Melvin and Jean McNair
Melvin and Jean McNair DR

Jean Mc Nair, a former member of the black rights radical group the Black Panthers, died on Friday in the north west town of Caen in Normandy, from a heart attack. Forty years ago, the American started her life in France with a jail sentence for hijacking. 


The incident that changed Jean Mc Nair's life took place in 1972 – when she and her husband Melvin, their two children and four other black Ameri­cans, hijacked a plane from Detroit to Miami with a view to getting to Africa to join a Black Panthers base.

They demanded a million dollar ransom and dropped off the passengers in Miami before ordering the pilot to fly them to Algeria.

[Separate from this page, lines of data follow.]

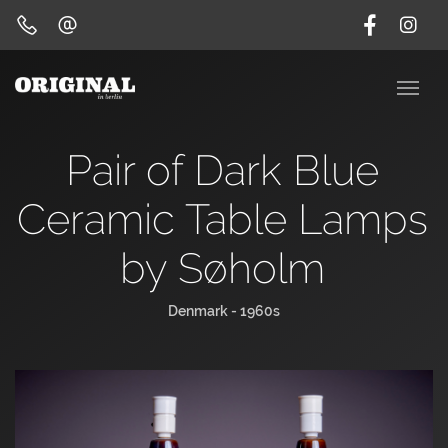
Pair of Dark Blue
Ceramic Table Lamps
by Søholm
Denmark - 1960s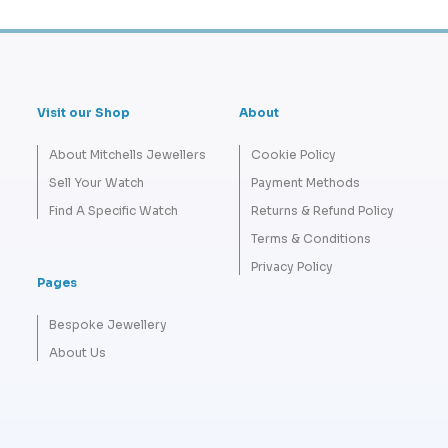
Visit our Shop
About
About Mitchells Jewellers
Cookie Policy
Sell Your Watch
Payment Methods
Find A Specific Watch
Returns & Refund Policy
Terms & Conditions
Privacy Policy
Pages
Bespoke Jewellery
About Us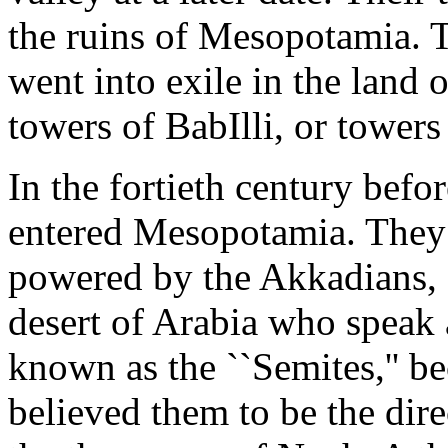
the ruins of Mesopotamia.
went into exile in the land
towers of BabIlli, or towers
In the fortieth century befo
entered Mesopotamia. They 
powered by the Akkadians, 
desert of Arabia who speak
known as the ``Semites,'' b
believed them to be the dir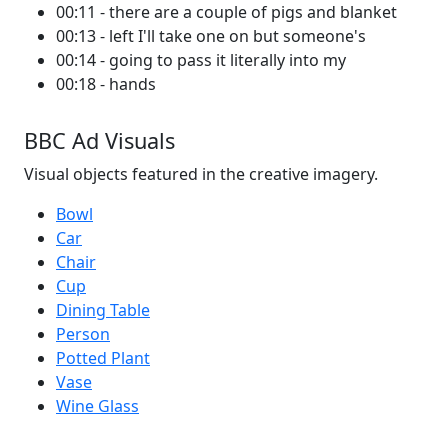
00:11 - there are a couple of pigs and blanket
00:13 - left I'll take one on but someone's
00:14 - going to pass it literally into my
00:18 - hands
BBC Ad Visuals
Visual objects featured in the creative imagery.
Bowl
Car
Chair
Cup
Dining Table
Person
Potted Plant
Vase
Wine Glass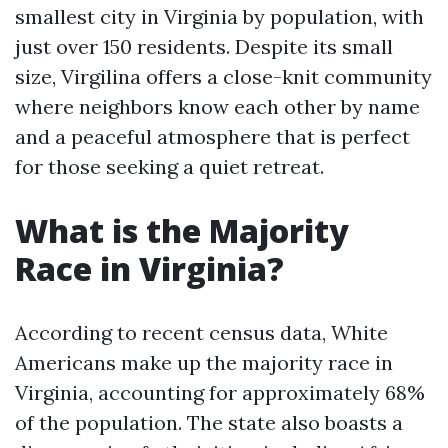
smallest city in Virginia by population, with
just over 150 residents. Despite its small
size, Virgilina offers a close-knit community
where neighbors know each other by name
and a peaceful atmosphere that is perfect
for those seeking a quiet retreat.
What is the Majority
Race in Virginia?
According to recent census data, White
Americans make up the majority race in
Virginia, accounting for approximately 68%
of the population. The state also boasts a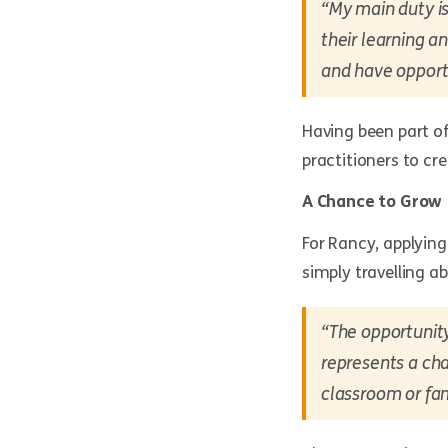
“My main duty is
their learning a
and have opportu
Having been part of
practitioners to cr
A Chance to Grow
For Rancy, applyin
simply travelling a
“The opportunity
represents a cha
classroom or fam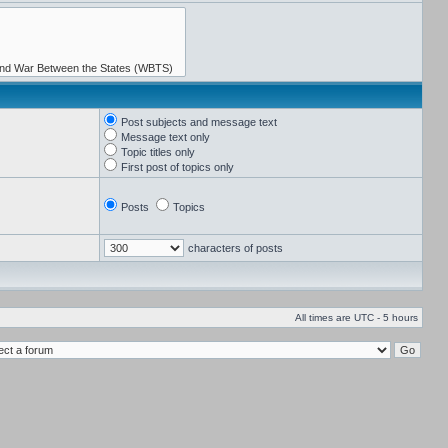
Post subjects and message text
Message text only
Topic titles only
First post of topics only
Posts
Topics
characters of posts
All times are UTC - 5 hours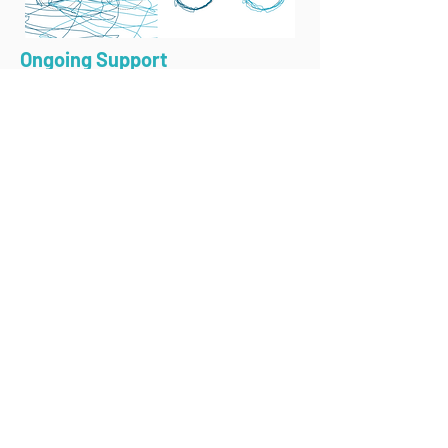
Ongoing Support
We continuously monitor progress,
making adjustments as needed to
maximize benefits.
Celebrating Progress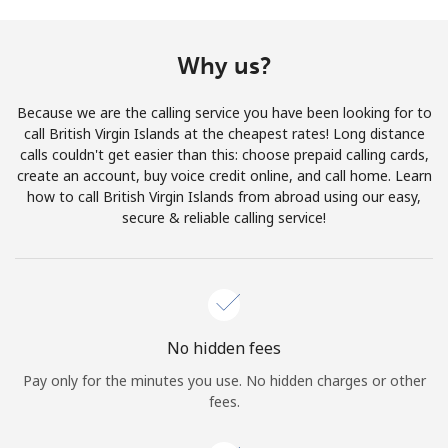
Terms and Conditions.
Why us?
Join
Because we are the calling service you have been looking for to
call British Virgin Islands at the cheapest rates! Long distance
calls couldn't get easier than this: choose prepaid calling cards,
create an account, buy voice credit online, and call home. Learn
Hello!
how to call British Virgin Islands from abroad using our easy,
secure & reliable calling service!
Sign in or
JOIN NOW →
No hidden fees
Pay only for the minutes you use. No hidden charges or other
Forgot Password →
fees.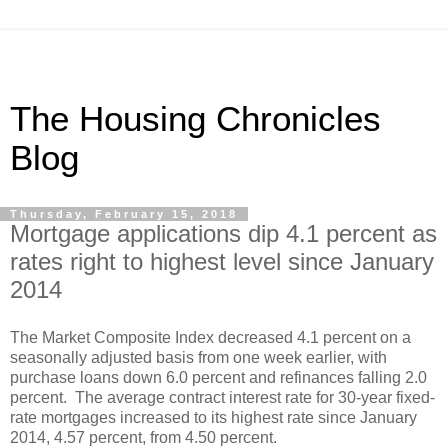
The Housing Chronicles
Blog
Thursday, February 15, 2018
Mortgage applications dip 4.1 percent as
rates right to highest level since January
2014
The Market Composite Index decreased 4.1 percent on a
seasonally adjusted basis from one week earlier, with
purchase loans down 6.0 percent and refinances falling 2.0
percent. The average contract interest rate for 30-year fixed-
rate mortgages increased to its highest rate since January
2014, 4.57 percent, from 4.50 percent.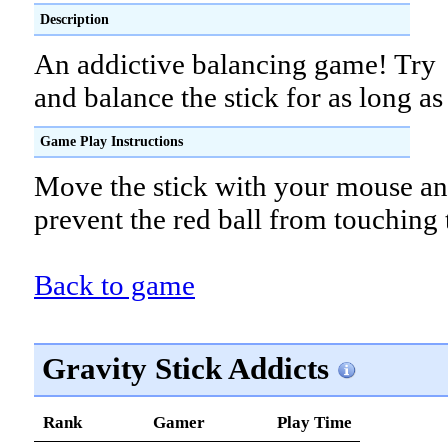
Description
An addictive balancing game! Try
and balance the stick for as long as
Game Play Instructions
Move the stick with your mouse and
prevent the red ball from touching t
Back to game
Gravity Stick Addicts
Rank
Gamer
Play Time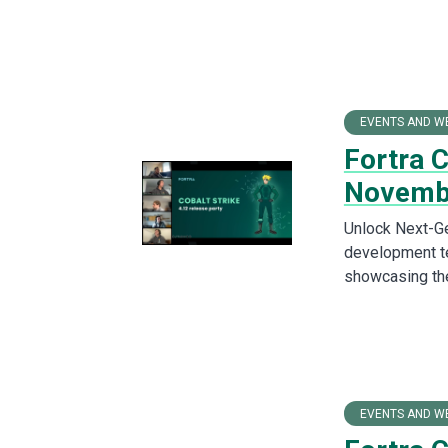
EVENTS AND W
Fortra 
Novemb
Unlock Next-Ge
development te
showcasing the
EVENTS AND W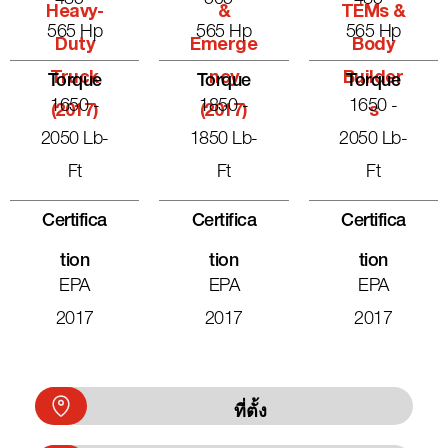
Heavy-
&
TEMs &
565 Hp
565 Hp
565 Hp
Duty
Emerge
Body
Truck
Ncy
Builder
Torque
Torque
Torque
1650 -
1850 -
1650 -
(2017)
(2017)
S
2050 Lb-
1850 Lb-
2050 Lb-
Ft
Ft
Ft
Certifica
Certifica
Certifica
Tion
Tion
Tion
EPA
EPA
EPA
2017
2017
2017
ที่ตั้ง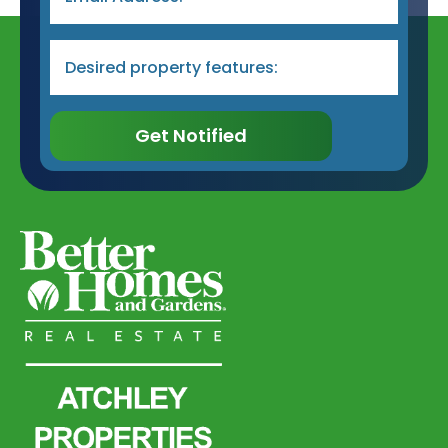
Desired
Property
Type
&
Features
*
Get Notified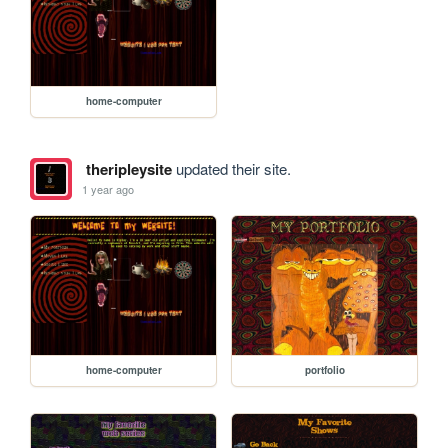
home-computer
theripleysite
updated their site.
1 year ago
home-computer
portfolio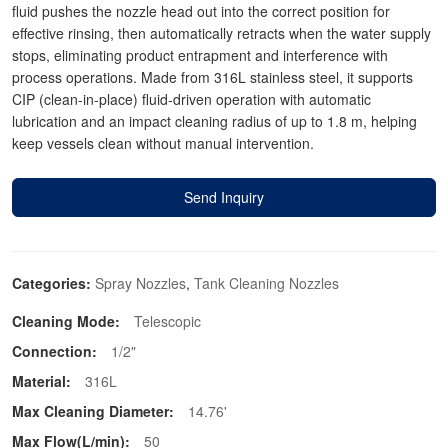
fluid pushes the nozzle head out into the correct position for
effective rinsing, then automatically retracts when the water supply
stops, eliminating product entrapment and interference with
process operations. Made from 316L stainless steel, it supports
CIP (clean-in-place) fluid-driven operation with automatic
lubrication and an impact cleaning radius of up to 1.8 m, helping
keep vessels clean without manual intervention.
Send Inquiry
Categories:
Spray Nozzles
,
Tank Cleaning Nozzles
Cleaning Mode:
Telescopic
Connection:
1/2"
Material:
316L
Max Cleaning Diameter:
14.76'
Max Flow(L/min):
50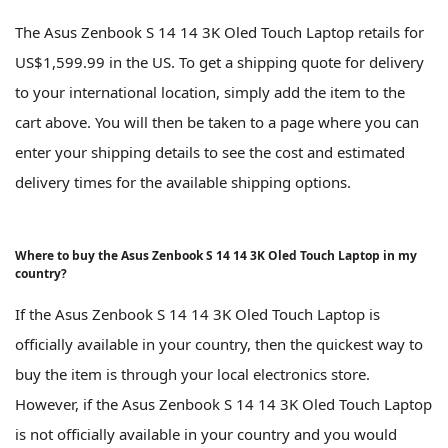
The Asus Zenbook S 14 14 3K Oled Touch Laptop retails for
US$1,599.99 in the US. To get a shipping quote for delivery
to your international location, simply add the item to the
cart above. You will then be taken to a page where you can
enter your shipping details to see the cost and estimated
delivery times for the available shipping options.
Where to buy the Asus Zenbook S 14 14 3K Oled Touch Laptop in my
country?
If the Asus Zenbook S 14 14 3K Oled Touch Laptop is
officially available in your country, then the quickest way to
buy the item is through your local electronics store.
However, if the Asus Zenbook S 14 14 3K Oled Touch Laptop
is not officially available in your country and you would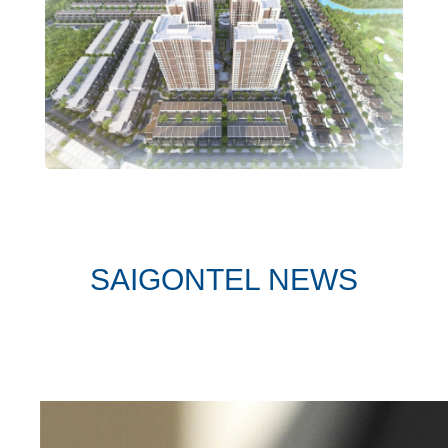
SAIGONTEL NEWS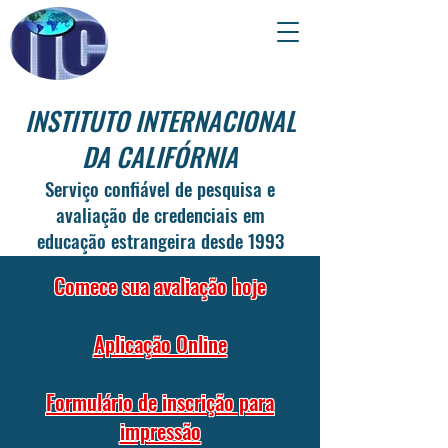
INSTITUTO INTERNACIONAL
DA CALIFÓRNIA
Serviço confiável de pesquisa e
avaliação de credenciais em
educação estrangeira desde 1993
Comece sua avaliação hoje
Aplicação Online
Formulário de inscrição para
impressão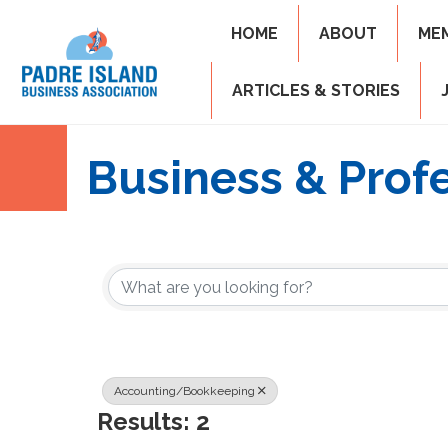
HOME
ABOUT
ME
ARTICLES & STORIES
Business & Profe
{Directory Resul
Accounting/Bookkeeping
Results: 2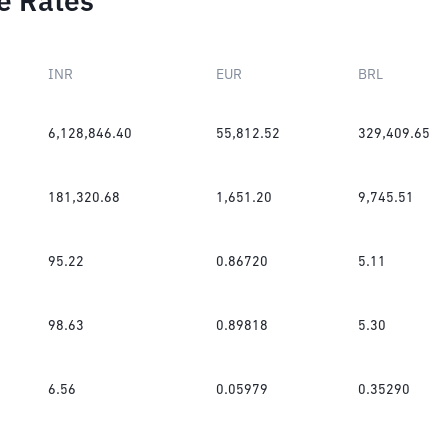
e Rates
INR
EUR
BRL
6,128,846.40
55,812.52
329,409.65
181,320.68
1,651.20
9,745.51
95.22
0.86720
5.11
98.63
0.89818
5.30
6.56
0.05979
0.35290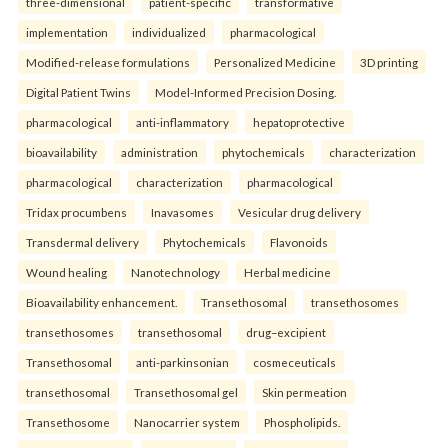
three-dimensional
patient-specific
transformative
implementation
individualized
pharmacological
Modified-release formulations
Personalized Medicine
3D printing
Digital Patient Twins
Model-Informed Precision Dosing.
pharmacological
anti-inflammatory
hepatoprotective
bioavailability
administration
phytochemicals
characterization
pharmacological
characterization
pharmacological
Tridax procumbens
Inavasomes
Vesicular drug delivery
Transdermal delivery
Phytochemicals
Flavonoids
Wound healing
Nanotechnology
Herbal medicine
Bioavailability enhancement.
Transethosomal
transethosomes
transethosomes
transethosomal
drug–excipient
Transethosomal
anti-parkinsonian
cosmeceuticals
transethosomal
Transethosomal gel
Skin permeation
Transethosome
Nanocarrier system
Phospholipids.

Anger over treatment of Blacks in 1960s America and hostility to the Vietnam war, had pushed the Mc Nair's to seek a new life elsewhere.

However, they were arrested in France in 1976 and charged with air piracy by the US government, and could have faced the death penalty.

In the end, they were tried by a Paris criminal court and sentenced to 5 years in prison for him and 2 and a half years for her, but were later released on bail. The Americans had always pushed for their extradition, claiming the French were too lenient.

That never happened, and the Mc Nairs were able to live in exile relatively comfortably, moving to a working-class neighbourhood of Caen in the 1980s where they rebuilt their lives.

In 2012, their story was brought to light by a documentary, "Melvin et Jean, la révolte et l’exil" or "the revolt and exile", by Maia Weschler (What’s Up Films), recently shown on French television.